Practical aspects of model predictive control in linear systems and cognitive maps

Abstract

The subject of this paper is peculiarities of model predictive control (MPC) application in linear discrete-time system stablization. While stabilization in linear systems is already a well-studied problem in control theory, the MPC approach gives opportunity to produce faster stabilization trajectories at cost of higher amount of computations required. Significant progress in capabilities of computers since emergence of the control theory makes the MPC approach feasible in modern times. The MPC approach gives an opportunity to achieve significantly better results, but its application requires great care. It is due to many unobvious and undesirable effects it leads to if used incorrectly. These effects are discussed, explained and demonstrated one by one on examples in this paper. Analysis of their causes reveals requirements for MPC-based stabilizing control algorithm which allow resulting controller to operate reliably. It also appears that in most cases an optimal stabilization trajectory is not unique, i.e. it is possible to choose between optimal trajectories to improve some kind of secondary objective. In addition, as an example which is valuable by itself, stabilization in linear cognitive maps is discussed separately. Being an example of discrete-time linear system, linear cognitive maps are susceptible of application of the same control strategies and algorithms to their impulses.

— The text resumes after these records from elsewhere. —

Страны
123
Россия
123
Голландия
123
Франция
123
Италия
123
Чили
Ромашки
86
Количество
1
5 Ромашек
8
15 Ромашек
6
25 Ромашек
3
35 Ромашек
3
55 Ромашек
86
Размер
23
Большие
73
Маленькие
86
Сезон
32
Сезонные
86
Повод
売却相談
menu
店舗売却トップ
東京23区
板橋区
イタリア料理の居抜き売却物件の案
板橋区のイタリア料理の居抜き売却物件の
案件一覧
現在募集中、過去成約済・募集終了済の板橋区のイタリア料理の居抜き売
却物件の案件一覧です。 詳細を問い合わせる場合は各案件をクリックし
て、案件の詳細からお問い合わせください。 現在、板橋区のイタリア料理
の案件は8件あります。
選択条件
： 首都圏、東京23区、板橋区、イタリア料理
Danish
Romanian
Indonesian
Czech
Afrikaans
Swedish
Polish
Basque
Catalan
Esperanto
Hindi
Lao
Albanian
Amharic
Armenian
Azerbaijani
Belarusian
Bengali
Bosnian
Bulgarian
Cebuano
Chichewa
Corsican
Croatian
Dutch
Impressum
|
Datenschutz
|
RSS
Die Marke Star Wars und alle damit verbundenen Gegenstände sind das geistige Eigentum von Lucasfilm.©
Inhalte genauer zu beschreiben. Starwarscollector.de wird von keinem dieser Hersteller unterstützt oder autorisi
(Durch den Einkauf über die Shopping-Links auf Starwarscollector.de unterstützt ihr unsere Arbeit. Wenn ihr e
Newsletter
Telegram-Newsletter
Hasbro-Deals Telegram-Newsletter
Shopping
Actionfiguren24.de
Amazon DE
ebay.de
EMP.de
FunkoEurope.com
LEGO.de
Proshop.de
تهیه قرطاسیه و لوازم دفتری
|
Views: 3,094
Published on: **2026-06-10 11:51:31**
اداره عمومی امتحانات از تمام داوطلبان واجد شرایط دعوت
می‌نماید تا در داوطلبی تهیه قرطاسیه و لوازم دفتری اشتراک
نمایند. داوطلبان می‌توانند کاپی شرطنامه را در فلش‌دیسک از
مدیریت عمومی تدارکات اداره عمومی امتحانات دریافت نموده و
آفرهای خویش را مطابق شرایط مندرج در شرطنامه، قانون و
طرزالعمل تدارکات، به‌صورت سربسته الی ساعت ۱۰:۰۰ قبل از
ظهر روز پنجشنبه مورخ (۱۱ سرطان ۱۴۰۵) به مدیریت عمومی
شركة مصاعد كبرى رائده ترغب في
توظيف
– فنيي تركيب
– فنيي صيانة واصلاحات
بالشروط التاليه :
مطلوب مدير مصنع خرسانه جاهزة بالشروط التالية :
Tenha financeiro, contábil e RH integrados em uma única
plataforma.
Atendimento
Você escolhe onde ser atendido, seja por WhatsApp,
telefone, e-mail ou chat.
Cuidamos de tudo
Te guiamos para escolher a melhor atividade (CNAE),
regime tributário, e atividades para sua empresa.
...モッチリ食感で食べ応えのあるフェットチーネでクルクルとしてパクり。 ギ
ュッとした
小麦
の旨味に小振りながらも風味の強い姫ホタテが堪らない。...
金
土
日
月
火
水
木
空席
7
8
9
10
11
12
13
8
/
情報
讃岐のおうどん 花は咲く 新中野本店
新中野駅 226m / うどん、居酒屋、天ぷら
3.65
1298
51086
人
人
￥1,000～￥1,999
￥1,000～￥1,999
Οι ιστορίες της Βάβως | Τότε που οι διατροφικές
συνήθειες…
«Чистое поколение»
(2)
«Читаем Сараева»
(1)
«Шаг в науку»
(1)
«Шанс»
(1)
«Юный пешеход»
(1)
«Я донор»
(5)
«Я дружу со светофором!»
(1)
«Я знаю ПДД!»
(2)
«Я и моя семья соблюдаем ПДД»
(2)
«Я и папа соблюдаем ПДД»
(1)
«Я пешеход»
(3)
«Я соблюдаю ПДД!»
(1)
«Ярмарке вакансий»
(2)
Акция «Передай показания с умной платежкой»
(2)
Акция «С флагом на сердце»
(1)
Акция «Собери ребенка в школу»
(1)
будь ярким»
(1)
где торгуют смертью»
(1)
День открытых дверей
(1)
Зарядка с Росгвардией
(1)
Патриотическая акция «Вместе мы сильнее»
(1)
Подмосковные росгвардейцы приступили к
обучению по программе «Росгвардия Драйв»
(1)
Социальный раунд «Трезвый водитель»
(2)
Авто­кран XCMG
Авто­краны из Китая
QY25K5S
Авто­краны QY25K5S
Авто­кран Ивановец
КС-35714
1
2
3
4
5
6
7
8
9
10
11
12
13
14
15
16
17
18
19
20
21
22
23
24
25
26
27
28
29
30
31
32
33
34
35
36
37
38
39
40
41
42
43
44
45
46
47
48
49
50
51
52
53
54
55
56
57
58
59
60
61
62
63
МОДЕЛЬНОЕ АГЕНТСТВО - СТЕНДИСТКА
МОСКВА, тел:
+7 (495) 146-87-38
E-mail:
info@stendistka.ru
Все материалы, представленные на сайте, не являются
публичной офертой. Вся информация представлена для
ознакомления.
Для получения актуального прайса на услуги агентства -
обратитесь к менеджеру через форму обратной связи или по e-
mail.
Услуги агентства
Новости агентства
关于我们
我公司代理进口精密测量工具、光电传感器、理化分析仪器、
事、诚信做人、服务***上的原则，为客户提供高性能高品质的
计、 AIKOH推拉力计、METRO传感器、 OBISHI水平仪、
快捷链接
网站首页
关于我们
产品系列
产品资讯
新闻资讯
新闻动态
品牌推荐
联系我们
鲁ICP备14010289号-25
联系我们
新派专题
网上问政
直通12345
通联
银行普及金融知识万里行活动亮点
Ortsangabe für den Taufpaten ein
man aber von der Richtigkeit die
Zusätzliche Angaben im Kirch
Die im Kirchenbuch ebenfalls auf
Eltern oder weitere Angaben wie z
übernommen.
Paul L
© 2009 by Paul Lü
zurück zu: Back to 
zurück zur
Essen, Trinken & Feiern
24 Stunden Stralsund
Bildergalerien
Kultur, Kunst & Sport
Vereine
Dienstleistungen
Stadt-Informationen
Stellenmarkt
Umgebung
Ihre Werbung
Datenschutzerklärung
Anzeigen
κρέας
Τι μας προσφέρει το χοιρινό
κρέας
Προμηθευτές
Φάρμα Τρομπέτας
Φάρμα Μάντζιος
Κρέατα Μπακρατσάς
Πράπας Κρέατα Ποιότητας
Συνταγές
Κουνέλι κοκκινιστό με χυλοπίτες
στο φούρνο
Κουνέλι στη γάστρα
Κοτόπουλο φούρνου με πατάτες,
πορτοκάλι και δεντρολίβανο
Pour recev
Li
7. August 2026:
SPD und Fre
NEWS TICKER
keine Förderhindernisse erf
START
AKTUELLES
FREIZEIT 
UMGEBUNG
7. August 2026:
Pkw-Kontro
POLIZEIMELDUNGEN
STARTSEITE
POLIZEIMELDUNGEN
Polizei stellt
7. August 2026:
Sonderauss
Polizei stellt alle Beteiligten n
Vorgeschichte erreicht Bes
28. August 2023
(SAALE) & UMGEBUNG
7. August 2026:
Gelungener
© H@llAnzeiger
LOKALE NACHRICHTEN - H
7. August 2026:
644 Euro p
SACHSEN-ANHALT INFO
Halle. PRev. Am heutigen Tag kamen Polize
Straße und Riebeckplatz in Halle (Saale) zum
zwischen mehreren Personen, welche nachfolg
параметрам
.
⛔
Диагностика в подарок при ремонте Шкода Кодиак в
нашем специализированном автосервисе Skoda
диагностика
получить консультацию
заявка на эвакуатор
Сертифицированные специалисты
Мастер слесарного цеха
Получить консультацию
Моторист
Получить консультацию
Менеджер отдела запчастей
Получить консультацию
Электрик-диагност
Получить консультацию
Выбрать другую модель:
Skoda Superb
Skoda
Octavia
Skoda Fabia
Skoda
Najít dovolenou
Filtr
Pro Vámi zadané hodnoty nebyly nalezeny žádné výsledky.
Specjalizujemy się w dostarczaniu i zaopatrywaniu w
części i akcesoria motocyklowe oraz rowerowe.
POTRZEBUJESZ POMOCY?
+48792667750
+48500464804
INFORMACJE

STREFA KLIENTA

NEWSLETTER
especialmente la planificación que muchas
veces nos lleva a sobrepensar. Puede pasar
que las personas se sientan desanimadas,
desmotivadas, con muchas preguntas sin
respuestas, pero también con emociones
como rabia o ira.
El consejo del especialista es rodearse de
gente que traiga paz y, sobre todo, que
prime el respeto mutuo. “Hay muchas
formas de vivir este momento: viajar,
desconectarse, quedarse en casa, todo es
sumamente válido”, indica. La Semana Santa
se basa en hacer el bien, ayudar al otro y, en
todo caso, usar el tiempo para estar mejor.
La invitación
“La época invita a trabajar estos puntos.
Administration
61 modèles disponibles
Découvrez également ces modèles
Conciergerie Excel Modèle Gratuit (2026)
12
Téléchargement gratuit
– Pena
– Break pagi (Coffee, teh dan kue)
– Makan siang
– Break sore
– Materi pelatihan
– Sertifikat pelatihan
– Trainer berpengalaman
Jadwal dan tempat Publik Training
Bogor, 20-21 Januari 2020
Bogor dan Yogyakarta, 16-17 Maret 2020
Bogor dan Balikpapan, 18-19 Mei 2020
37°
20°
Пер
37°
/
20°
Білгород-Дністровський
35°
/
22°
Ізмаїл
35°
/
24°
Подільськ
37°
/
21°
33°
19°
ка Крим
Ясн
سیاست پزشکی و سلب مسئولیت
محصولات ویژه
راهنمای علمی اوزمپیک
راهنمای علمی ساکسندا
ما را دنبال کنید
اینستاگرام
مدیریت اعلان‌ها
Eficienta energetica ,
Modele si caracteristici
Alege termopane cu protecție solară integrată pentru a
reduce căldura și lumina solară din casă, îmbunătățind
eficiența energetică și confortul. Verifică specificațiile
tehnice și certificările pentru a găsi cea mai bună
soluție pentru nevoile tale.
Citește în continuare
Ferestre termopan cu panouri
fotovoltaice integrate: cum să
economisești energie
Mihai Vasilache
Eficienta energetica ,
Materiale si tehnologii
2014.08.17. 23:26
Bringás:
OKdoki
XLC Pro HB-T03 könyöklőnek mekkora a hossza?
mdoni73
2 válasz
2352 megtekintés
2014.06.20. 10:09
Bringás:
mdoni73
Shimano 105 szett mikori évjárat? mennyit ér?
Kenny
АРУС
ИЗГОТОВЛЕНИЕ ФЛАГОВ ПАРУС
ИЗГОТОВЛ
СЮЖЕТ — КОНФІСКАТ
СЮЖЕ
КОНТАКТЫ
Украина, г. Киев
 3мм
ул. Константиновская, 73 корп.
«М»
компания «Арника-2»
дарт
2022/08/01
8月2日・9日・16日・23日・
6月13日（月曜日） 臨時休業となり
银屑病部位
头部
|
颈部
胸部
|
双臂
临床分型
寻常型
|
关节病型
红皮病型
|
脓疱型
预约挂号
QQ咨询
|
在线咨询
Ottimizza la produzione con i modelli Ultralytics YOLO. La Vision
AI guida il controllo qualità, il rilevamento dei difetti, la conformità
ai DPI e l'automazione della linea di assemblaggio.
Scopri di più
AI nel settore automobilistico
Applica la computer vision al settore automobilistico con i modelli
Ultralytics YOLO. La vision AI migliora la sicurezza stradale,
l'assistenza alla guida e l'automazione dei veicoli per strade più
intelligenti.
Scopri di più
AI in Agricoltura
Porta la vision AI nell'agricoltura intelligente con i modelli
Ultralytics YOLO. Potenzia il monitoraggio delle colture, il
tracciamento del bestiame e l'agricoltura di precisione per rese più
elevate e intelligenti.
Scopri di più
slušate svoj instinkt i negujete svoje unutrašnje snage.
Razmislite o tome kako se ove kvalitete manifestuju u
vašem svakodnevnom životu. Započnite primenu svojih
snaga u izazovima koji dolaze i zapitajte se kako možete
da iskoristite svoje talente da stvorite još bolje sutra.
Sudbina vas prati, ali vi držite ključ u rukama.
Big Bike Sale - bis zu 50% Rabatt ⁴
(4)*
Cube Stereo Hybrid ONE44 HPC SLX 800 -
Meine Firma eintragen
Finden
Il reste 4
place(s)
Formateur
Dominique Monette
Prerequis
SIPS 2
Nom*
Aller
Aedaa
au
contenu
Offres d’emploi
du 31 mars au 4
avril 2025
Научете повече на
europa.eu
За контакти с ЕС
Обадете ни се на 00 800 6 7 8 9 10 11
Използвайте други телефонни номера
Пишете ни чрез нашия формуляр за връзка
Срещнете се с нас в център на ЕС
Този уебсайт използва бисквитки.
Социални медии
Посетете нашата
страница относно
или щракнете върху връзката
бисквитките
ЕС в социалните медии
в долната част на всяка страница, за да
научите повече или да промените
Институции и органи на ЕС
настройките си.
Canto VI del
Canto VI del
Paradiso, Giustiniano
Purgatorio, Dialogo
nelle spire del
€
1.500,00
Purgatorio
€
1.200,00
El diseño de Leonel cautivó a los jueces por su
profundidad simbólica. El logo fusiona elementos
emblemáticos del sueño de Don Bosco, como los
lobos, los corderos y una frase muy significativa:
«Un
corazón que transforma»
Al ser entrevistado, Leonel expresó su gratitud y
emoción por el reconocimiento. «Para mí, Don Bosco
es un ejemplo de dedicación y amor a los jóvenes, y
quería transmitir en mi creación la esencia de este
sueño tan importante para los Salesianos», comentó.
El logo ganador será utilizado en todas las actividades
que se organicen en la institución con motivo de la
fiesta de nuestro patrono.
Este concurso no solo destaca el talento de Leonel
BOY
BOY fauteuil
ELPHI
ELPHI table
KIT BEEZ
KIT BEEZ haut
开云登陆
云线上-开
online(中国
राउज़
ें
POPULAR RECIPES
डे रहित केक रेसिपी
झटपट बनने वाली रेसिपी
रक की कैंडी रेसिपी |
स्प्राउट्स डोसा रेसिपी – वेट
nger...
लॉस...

But if nature of linear cognitive map is disregarded, their state starts to wander under pressure of external random perturbation (i.e. noise) even though stabilizing controller mitigates their influence on cognitive map’s impulses. Ability of the MPC approach to consider secondary objectives allowed to mitigate this effect at least partially. In particular, it is achieved here by seeking a particular objective cognitive map state as a secondary objective in search for a stabilization trajectory. It is also demonstrated here, that only a certain hyperplane in cognitive map’s state-space is reachable under assumption, that its impulse is zero at the end of trajectory.